++++ Task inputs

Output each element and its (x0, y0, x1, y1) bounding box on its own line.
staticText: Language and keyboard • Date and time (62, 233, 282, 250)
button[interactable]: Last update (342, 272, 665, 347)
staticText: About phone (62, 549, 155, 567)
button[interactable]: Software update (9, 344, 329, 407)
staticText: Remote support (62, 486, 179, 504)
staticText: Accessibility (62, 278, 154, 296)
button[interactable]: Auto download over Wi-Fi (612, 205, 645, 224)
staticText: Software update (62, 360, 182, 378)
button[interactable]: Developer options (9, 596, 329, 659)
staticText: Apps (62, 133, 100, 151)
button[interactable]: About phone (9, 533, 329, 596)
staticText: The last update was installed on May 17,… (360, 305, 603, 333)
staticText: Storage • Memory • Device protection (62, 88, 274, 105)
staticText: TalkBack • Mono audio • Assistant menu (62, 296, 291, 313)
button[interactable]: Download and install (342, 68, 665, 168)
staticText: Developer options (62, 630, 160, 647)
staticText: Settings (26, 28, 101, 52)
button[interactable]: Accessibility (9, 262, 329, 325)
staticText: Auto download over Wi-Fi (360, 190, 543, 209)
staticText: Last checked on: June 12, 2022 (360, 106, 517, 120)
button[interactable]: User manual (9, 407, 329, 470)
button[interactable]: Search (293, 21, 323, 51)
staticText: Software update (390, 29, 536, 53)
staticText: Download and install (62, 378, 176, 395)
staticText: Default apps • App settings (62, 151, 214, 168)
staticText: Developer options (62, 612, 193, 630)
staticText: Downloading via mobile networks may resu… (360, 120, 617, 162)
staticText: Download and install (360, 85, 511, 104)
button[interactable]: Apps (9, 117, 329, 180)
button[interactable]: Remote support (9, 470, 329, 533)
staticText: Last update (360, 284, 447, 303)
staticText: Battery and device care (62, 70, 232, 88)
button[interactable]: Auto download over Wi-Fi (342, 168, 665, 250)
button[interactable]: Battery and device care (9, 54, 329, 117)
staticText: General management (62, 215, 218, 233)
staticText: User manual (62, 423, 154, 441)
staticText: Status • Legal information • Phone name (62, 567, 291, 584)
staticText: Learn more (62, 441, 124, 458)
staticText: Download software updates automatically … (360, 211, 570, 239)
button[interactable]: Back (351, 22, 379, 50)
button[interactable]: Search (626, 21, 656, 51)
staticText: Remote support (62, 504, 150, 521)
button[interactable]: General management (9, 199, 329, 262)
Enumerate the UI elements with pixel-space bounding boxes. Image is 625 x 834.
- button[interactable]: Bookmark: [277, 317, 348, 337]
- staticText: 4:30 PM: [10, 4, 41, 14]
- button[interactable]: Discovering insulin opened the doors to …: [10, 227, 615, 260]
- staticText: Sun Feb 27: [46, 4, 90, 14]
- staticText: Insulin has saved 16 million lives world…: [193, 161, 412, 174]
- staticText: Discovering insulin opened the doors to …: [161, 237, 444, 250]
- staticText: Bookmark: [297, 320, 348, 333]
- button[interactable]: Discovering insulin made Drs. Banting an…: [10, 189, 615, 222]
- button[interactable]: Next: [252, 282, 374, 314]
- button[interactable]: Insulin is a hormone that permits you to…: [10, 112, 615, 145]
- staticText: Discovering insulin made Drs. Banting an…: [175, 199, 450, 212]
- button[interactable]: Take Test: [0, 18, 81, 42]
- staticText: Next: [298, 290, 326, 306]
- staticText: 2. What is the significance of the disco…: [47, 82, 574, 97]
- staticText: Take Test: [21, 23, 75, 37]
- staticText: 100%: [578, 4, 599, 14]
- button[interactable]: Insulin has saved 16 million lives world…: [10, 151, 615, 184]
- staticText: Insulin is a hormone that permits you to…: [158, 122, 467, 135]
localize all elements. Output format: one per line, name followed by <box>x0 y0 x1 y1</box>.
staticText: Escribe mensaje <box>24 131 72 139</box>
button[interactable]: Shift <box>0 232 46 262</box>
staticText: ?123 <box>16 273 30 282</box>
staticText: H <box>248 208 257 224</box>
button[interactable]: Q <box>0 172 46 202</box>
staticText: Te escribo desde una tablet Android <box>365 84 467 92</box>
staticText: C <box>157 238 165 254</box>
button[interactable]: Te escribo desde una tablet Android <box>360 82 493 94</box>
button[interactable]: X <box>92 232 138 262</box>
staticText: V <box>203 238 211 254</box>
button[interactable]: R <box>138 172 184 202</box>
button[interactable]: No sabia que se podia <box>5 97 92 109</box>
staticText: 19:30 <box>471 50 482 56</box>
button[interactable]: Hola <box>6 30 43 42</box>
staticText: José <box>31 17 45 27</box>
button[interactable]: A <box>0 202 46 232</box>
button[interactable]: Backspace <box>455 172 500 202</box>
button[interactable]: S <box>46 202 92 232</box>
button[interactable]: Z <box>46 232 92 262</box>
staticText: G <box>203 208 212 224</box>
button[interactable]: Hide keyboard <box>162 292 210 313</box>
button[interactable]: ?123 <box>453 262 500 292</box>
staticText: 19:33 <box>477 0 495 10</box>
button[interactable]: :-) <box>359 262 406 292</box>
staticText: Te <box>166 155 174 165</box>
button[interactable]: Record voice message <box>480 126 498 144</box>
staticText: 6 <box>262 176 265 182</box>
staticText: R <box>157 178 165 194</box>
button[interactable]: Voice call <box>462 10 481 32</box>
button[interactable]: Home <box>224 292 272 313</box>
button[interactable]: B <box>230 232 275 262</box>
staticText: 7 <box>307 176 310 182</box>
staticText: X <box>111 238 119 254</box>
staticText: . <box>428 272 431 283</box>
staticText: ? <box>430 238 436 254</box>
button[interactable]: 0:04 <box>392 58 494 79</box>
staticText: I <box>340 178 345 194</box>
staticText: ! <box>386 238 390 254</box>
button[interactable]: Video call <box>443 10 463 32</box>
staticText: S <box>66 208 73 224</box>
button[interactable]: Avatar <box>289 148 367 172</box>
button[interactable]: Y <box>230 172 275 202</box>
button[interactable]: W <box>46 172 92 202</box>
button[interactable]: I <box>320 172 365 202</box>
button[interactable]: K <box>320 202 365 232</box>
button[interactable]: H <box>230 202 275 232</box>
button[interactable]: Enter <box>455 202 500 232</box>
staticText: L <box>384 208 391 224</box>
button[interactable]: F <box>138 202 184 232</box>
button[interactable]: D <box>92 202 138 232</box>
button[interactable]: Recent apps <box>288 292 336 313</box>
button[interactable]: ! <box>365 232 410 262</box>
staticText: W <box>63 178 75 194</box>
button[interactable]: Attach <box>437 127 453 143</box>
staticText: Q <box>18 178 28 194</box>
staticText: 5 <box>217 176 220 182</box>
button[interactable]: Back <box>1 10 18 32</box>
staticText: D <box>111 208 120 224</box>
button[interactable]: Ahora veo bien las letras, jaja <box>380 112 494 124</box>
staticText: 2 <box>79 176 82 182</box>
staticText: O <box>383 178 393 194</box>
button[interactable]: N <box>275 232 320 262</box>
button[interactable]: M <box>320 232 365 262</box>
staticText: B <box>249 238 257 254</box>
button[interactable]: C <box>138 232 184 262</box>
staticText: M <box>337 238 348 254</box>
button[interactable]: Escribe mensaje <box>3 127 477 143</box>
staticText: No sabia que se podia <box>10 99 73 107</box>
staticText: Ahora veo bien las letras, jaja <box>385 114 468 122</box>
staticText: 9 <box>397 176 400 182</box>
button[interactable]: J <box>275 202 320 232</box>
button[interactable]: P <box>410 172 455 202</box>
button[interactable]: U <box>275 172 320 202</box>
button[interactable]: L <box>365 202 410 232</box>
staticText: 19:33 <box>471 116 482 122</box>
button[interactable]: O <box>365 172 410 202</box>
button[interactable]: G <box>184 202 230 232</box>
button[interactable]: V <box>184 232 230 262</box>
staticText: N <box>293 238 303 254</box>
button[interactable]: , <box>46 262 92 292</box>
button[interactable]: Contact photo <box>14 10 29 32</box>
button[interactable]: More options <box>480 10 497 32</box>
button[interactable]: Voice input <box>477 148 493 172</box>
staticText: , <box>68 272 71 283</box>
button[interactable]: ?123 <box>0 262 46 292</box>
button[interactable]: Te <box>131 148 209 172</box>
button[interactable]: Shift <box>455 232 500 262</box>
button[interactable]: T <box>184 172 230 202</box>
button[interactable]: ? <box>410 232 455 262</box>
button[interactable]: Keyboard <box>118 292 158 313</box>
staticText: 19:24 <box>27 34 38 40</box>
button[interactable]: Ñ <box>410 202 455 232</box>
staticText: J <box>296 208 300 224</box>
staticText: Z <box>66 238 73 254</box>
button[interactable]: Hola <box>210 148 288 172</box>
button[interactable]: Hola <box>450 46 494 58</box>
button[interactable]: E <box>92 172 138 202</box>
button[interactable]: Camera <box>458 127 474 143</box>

++++++++

▸ The task
All lines in the entries above that include "desde" should be found and copied.

▸ Response to the task
staticText: Te escribo desde una tablet Android <box>365 84 467 92</box>
button[interactable]: Te escribo desde una tablet Android <box>360 82 493 94</box>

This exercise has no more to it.